Required work: Would you pull out every line of the material that contains the string "التحويلات"?

Dataset:

----------------------------------------

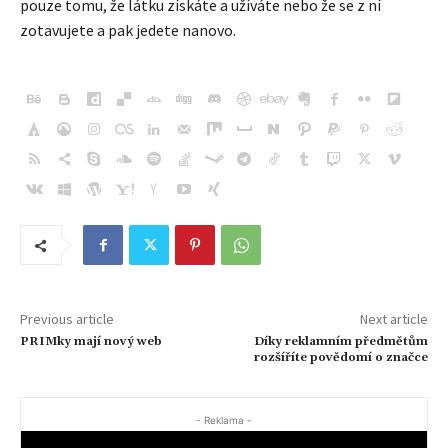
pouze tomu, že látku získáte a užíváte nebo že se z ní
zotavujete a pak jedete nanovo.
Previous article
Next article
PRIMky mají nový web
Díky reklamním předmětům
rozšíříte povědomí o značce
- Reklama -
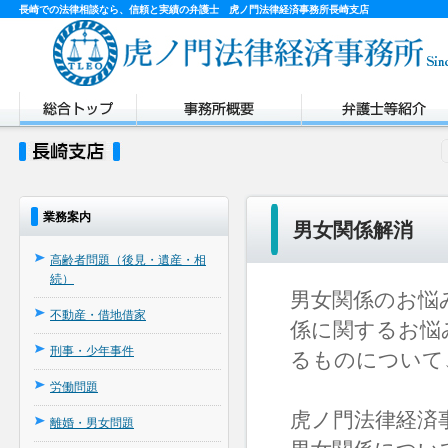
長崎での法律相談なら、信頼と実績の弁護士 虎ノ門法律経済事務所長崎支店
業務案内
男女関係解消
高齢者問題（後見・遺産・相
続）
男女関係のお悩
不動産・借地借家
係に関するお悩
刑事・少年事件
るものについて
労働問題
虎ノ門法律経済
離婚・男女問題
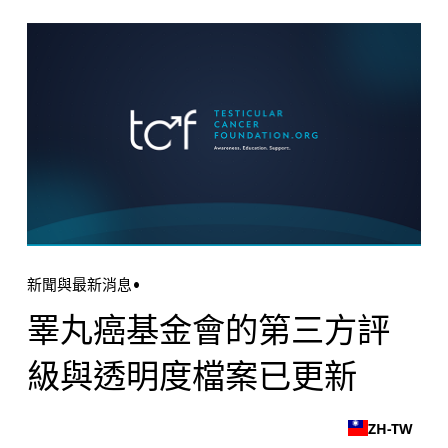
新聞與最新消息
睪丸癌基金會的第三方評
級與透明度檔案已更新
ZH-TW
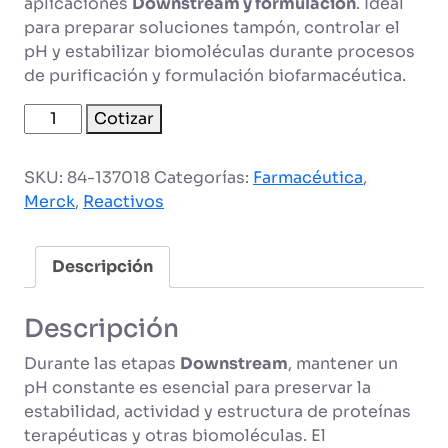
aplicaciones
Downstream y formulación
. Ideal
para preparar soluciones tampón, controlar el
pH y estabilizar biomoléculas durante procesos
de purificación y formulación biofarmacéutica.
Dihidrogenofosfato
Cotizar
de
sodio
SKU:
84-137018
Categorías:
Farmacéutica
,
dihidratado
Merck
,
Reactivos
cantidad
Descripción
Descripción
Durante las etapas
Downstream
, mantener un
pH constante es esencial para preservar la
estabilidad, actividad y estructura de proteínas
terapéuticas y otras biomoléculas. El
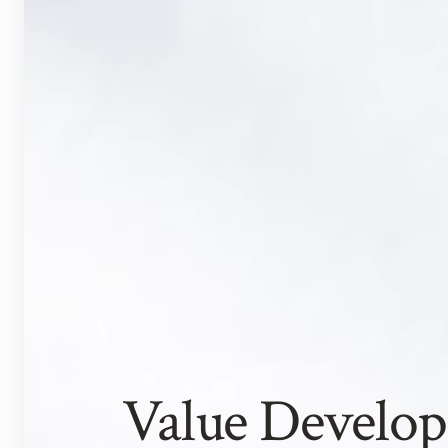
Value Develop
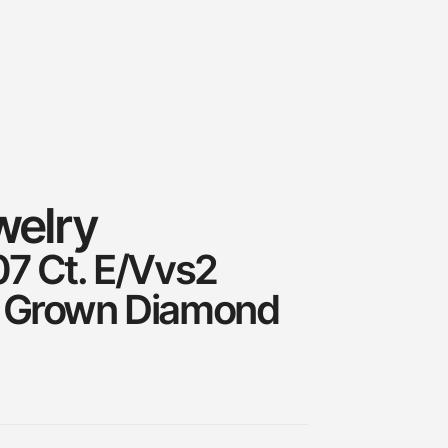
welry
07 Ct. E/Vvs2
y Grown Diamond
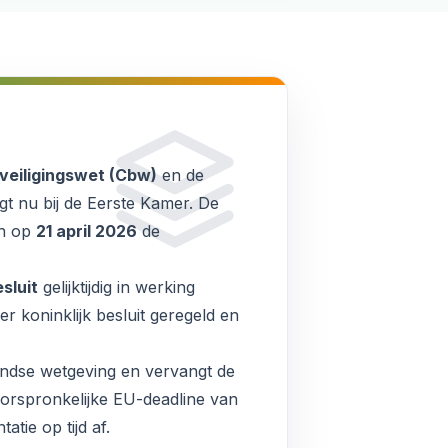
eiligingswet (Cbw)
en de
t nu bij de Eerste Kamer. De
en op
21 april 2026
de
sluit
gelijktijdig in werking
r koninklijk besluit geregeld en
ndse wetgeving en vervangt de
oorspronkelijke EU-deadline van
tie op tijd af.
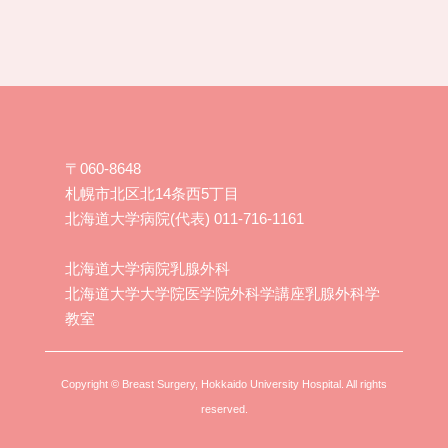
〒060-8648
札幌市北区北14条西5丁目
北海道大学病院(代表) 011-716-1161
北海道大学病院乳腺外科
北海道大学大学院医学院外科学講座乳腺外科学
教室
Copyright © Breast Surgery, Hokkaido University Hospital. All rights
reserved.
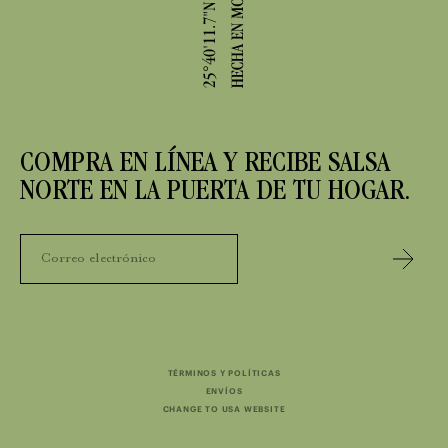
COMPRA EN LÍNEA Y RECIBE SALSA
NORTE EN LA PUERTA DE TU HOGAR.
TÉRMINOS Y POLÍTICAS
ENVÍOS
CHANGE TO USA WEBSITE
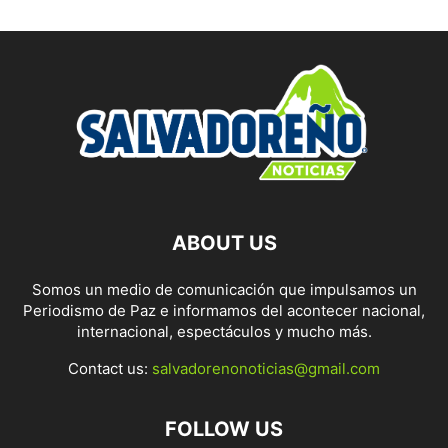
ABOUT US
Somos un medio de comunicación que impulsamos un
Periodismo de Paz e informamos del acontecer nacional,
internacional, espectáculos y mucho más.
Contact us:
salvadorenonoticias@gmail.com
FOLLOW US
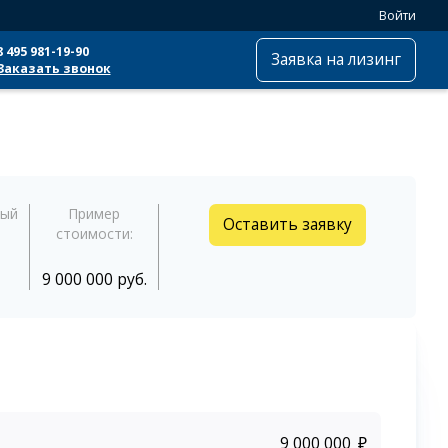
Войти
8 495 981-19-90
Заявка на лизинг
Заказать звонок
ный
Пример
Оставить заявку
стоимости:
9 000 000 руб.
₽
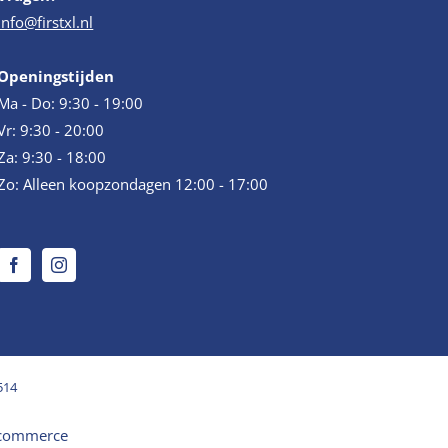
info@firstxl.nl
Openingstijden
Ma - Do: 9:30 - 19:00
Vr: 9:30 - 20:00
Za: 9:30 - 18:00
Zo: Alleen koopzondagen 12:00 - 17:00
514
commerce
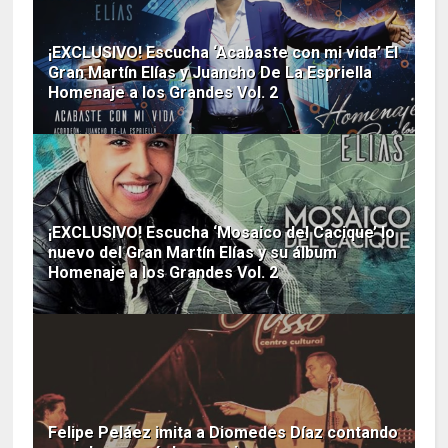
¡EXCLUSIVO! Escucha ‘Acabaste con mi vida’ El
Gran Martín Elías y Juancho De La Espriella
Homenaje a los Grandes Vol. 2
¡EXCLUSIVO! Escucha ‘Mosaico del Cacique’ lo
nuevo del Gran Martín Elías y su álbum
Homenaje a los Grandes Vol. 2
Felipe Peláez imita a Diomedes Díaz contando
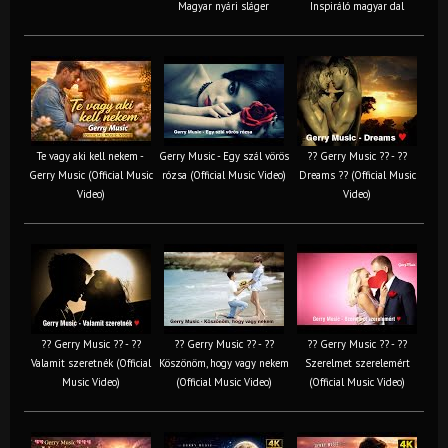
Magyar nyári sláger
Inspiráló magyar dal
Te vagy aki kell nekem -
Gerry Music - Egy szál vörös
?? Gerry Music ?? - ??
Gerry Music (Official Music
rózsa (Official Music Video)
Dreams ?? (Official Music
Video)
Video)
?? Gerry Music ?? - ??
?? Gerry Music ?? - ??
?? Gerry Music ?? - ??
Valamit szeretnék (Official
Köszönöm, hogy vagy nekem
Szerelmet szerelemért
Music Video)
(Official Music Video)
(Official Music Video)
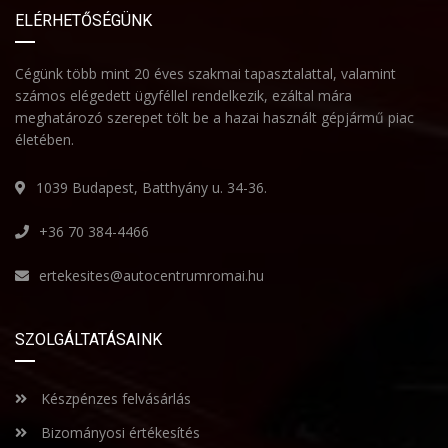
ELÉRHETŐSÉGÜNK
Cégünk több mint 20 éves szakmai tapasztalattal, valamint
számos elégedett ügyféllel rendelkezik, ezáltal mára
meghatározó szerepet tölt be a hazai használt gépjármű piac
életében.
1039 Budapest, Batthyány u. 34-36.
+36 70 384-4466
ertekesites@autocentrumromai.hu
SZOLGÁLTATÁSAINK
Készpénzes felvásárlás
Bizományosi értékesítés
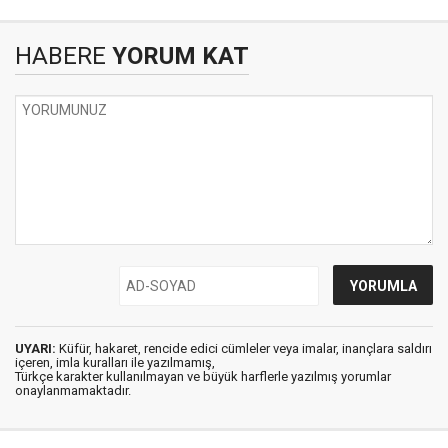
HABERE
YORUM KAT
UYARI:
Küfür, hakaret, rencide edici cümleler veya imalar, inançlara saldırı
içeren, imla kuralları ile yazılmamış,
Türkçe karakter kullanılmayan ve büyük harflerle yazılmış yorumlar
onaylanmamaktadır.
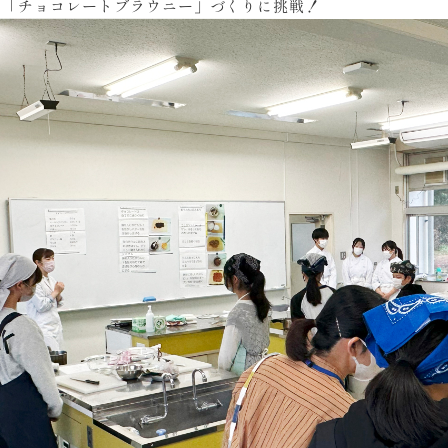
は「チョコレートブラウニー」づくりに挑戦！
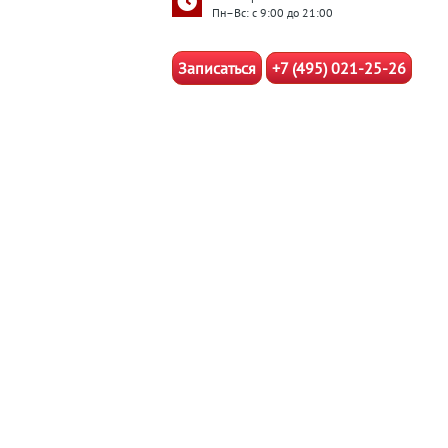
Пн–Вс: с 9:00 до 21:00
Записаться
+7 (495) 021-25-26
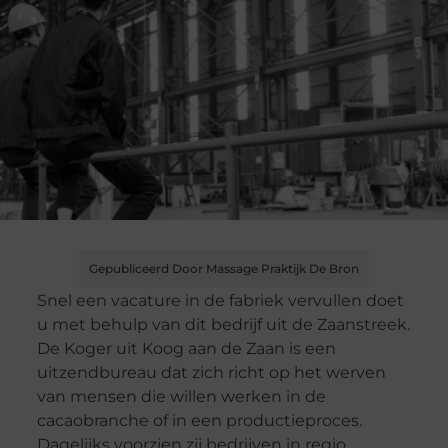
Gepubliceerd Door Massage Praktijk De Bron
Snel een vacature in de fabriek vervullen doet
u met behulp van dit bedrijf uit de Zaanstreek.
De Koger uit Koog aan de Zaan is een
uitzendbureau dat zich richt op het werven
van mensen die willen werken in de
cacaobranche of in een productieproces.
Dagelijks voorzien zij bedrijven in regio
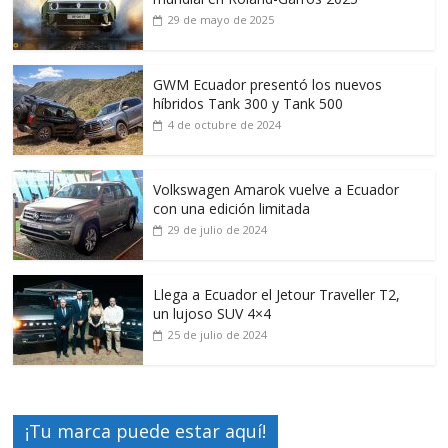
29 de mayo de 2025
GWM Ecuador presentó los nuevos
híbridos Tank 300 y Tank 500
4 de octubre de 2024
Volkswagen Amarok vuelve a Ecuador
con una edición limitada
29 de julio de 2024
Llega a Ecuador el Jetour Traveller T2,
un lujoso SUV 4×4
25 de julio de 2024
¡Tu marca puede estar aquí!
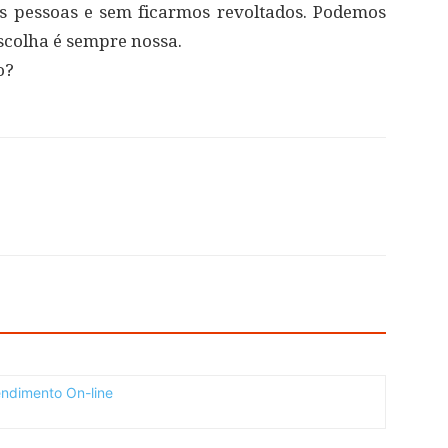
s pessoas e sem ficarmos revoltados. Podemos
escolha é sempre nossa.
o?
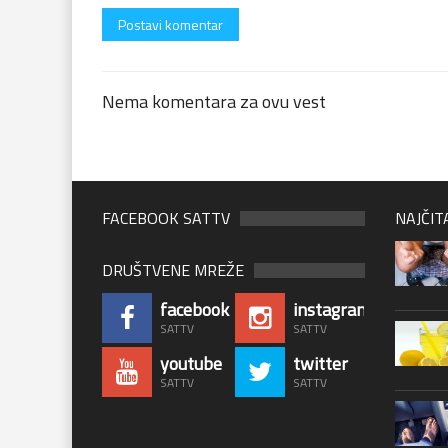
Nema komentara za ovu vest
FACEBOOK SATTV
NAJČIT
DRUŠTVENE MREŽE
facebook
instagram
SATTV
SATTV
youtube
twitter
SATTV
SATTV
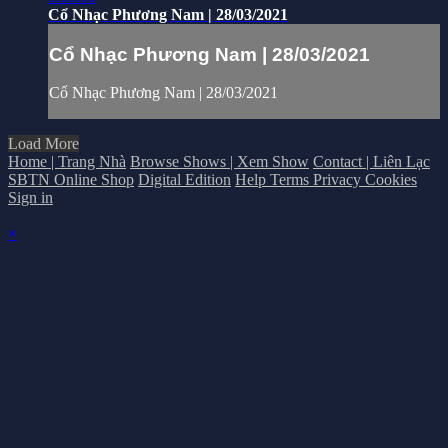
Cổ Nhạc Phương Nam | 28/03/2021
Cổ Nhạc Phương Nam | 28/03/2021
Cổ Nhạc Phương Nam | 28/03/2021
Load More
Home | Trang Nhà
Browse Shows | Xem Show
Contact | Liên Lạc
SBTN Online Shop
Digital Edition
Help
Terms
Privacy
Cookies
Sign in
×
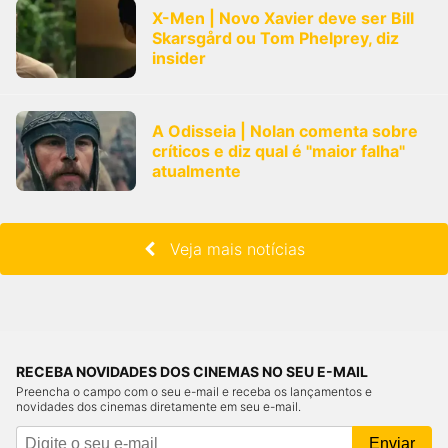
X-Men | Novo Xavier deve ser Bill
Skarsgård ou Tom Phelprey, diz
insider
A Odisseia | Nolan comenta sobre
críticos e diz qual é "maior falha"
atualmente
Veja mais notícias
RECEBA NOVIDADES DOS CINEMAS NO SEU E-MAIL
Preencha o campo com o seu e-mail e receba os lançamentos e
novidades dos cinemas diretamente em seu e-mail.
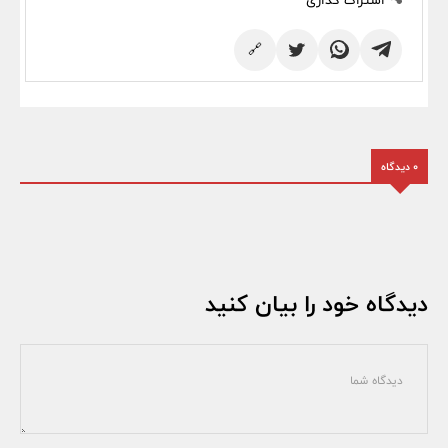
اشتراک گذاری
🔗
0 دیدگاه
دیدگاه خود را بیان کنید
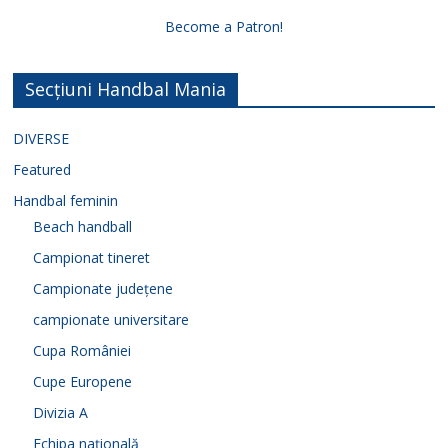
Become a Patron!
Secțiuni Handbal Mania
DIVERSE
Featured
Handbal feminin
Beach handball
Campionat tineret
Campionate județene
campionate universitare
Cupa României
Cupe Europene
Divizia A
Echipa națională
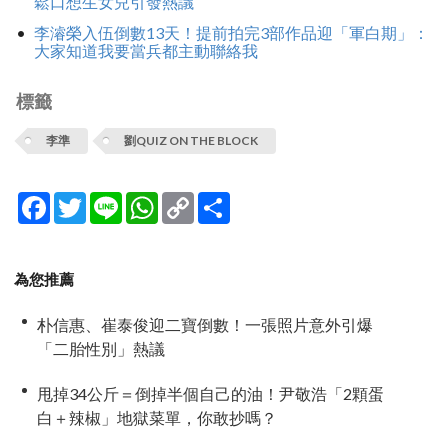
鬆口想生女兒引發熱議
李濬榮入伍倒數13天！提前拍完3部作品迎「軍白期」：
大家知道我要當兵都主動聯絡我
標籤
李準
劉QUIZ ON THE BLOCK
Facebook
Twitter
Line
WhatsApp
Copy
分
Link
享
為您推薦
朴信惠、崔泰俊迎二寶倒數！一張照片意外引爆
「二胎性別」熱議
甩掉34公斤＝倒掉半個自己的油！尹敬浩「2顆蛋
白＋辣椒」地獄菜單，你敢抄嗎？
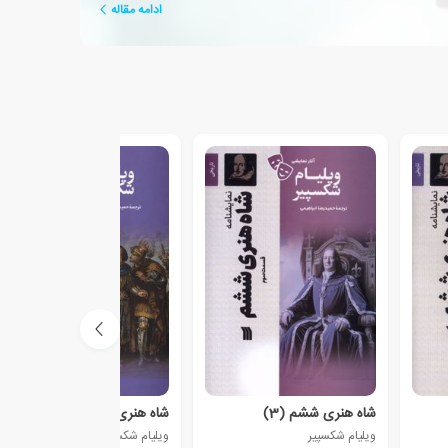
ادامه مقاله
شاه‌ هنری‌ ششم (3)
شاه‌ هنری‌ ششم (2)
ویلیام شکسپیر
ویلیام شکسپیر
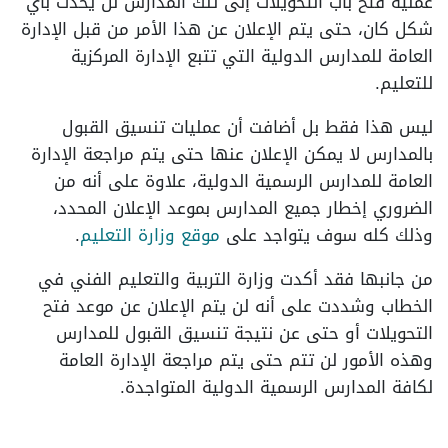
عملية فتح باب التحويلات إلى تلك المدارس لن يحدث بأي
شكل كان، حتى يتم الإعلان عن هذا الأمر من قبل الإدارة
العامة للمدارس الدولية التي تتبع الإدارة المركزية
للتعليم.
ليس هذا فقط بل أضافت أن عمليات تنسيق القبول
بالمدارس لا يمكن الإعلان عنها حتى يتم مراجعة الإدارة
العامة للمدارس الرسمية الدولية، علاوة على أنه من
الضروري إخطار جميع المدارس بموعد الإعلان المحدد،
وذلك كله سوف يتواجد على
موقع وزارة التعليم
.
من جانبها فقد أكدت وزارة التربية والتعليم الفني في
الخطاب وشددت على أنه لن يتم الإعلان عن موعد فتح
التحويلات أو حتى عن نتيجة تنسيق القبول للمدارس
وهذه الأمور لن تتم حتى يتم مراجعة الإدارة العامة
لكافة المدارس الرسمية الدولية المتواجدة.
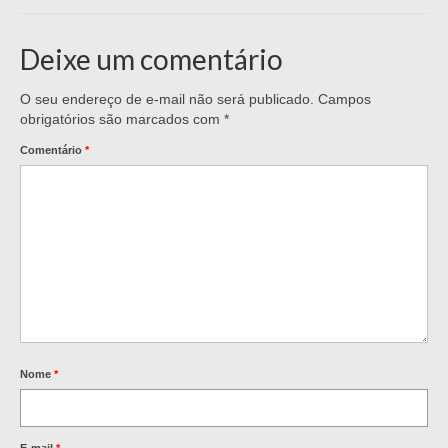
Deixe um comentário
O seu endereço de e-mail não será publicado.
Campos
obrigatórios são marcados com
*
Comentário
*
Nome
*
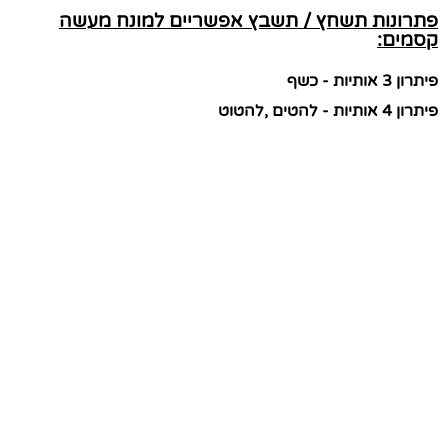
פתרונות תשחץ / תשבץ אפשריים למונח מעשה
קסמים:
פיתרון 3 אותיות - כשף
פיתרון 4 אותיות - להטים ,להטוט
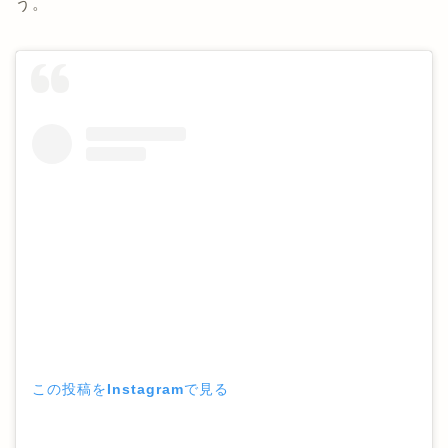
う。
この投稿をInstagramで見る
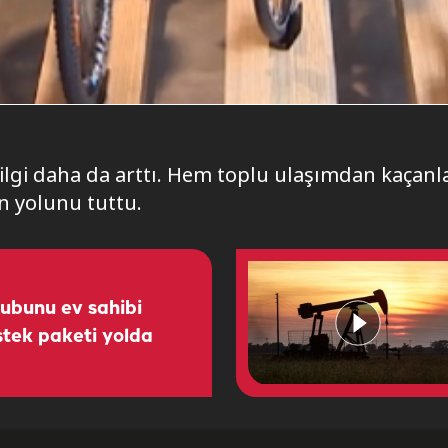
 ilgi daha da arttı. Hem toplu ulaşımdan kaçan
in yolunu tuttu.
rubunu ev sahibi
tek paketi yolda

----------------------------------------

Finished task:
عملية فتح باب التحويلات إلى تلك المدارس لن يحدث بأي
التحويلات أو حتى عن نتيجة تنسيق القبول للمدارس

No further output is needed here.